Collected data
=====
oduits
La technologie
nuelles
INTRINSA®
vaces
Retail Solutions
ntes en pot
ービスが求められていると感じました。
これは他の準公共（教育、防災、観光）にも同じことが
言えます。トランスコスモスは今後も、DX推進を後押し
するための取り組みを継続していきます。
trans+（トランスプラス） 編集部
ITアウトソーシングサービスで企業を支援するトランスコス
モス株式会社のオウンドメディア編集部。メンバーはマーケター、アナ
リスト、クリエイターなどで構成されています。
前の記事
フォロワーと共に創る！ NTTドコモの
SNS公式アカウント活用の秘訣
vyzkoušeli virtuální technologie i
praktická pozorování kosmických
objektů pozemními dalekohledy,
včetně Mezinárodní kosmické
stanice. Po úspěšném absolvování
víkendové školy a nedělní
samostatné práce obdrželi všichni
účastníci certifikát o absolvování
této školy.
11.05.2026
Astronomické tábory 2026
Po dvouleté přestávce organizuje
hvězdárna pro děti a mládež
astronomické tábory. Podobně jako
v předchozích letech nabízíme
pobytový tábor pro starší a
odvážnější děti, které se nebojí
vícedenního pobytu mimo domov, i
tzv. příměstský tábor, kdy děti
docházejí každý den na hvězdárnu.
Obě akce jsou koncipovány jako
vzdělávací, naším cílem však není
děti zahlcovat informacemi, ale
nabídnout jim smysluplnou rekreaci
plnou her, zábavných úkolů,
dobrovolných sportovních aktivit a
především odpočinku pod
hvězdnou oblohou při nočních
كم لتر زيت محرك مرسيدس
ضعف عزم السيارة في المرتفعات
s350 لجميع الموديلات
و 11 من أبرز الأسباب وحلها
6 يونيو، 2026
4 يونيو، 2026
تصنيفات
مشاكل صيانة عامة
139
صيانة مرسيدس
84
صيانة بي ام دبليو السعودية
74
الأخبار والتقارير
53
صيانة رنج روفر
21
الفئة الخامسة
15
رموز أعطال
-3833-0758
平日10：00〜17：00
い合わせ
=====
# [YOUR OBJECTIVE]
Only lines that include "technologie" belong in the answer; return them from the entries above.

# [EXERCISE SOLUTION]
La technologie
vyzkoušeli virtuální technologie i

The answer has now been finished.